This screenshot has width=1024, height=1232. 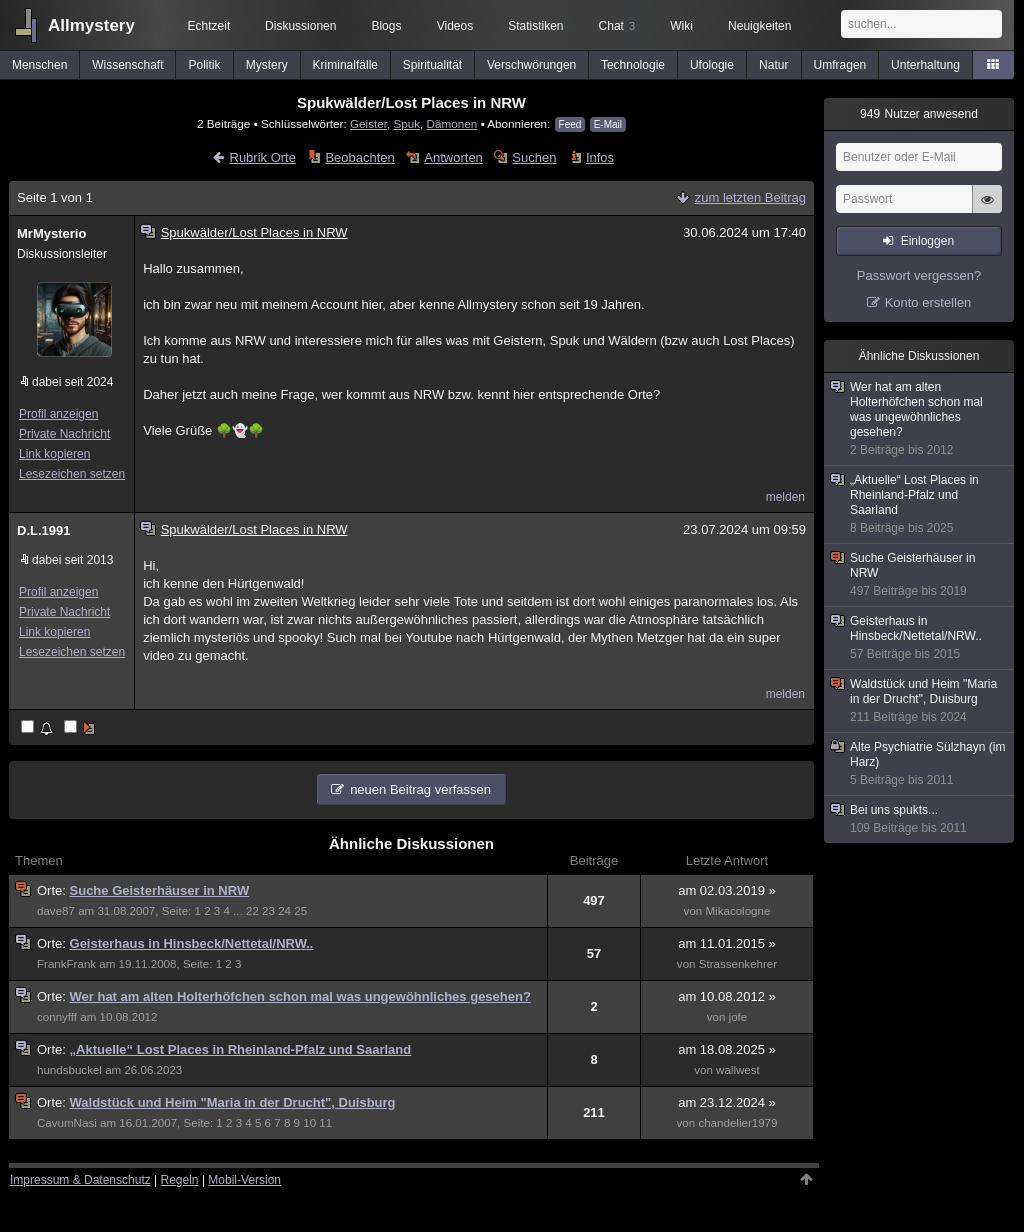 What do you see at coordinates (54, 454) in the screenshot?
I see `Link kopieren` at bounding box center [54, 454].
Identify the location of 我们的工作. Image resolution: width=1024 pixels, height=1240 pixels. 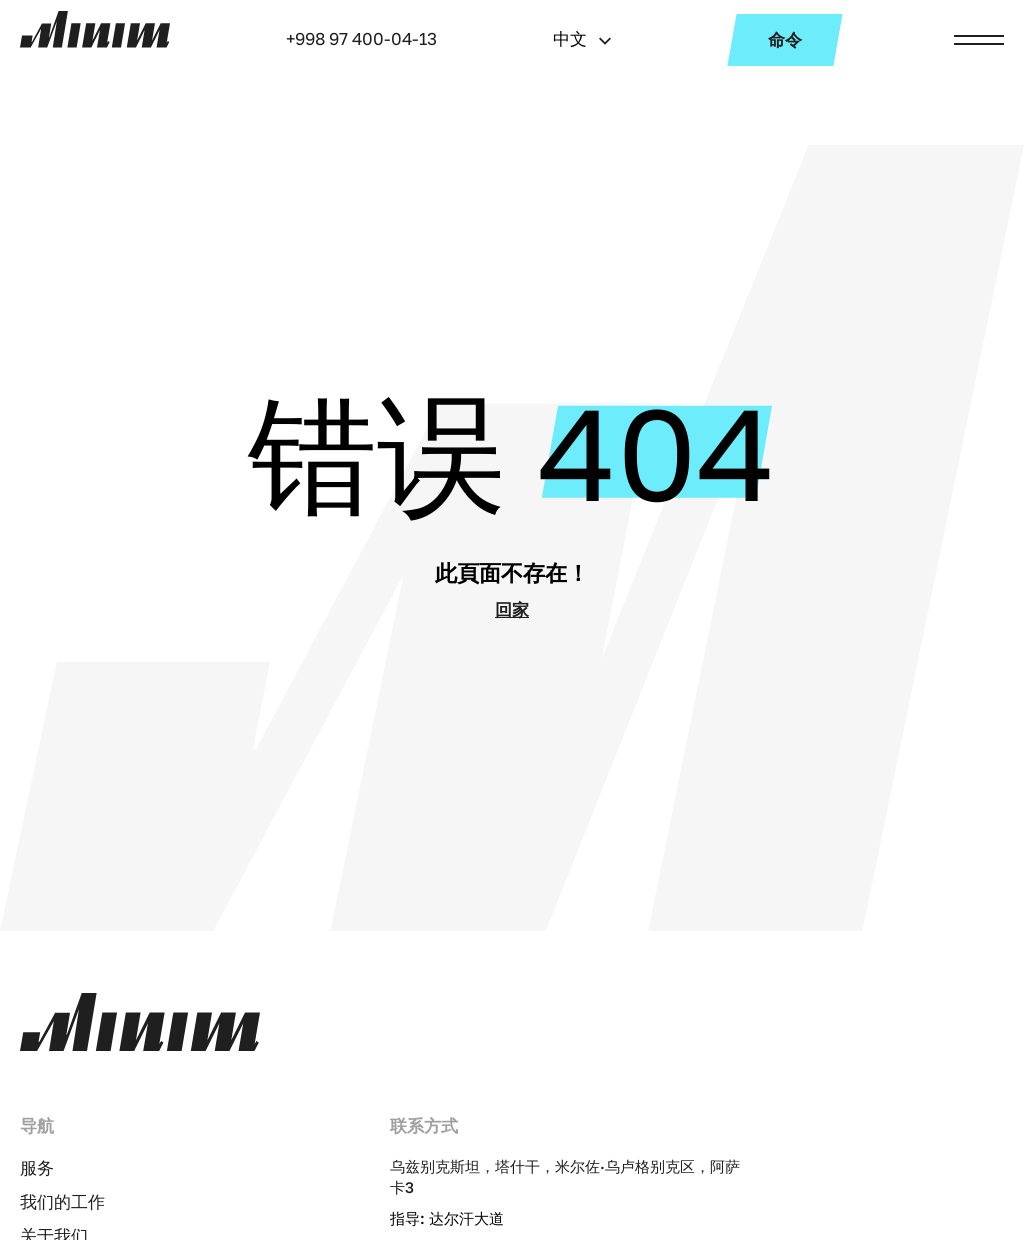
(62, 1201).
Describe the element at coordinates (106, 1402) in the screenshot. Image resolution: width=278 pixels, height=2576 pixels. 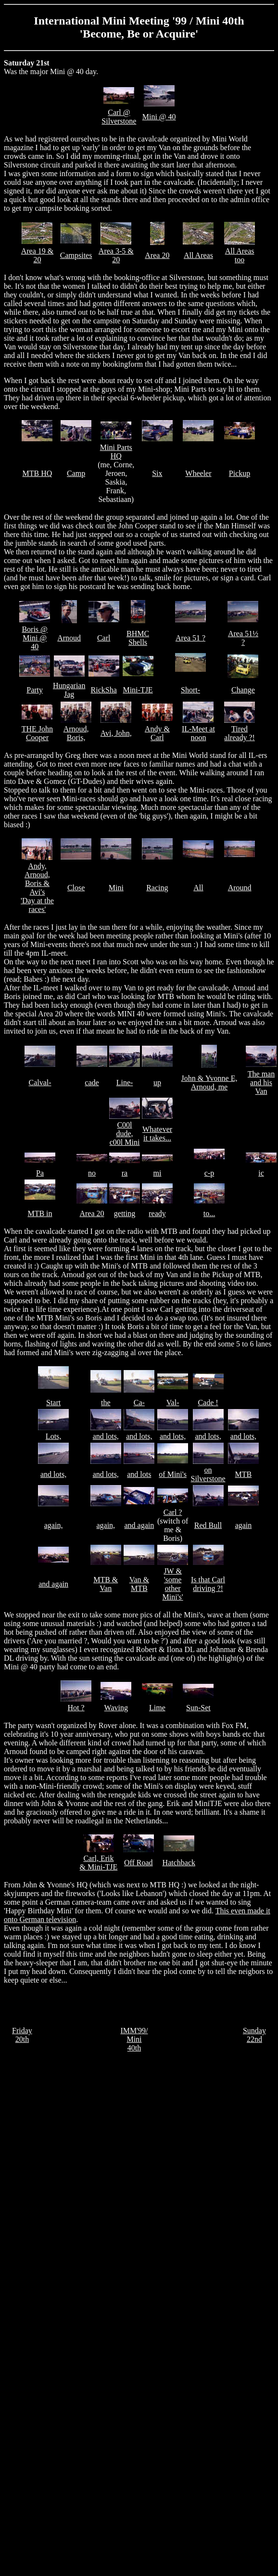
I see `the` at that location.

**GOAL OF THE EXERCISE:**
Starting at the line that contains "Identify the location", please write out each line through the last line of the data, both ends included, and keep pictures out of the copy.

**FINAL ANSWER:**
Identify the location of 我们的工作. Image resolution: width=1024 pixels, height=1240 pixels. 
(62, 1201).
Describe the element at coordinates (106, 1402) in the screenshot. Image resolution: width=278 pixels, height=2576 pixels. 
I see `the` at that location.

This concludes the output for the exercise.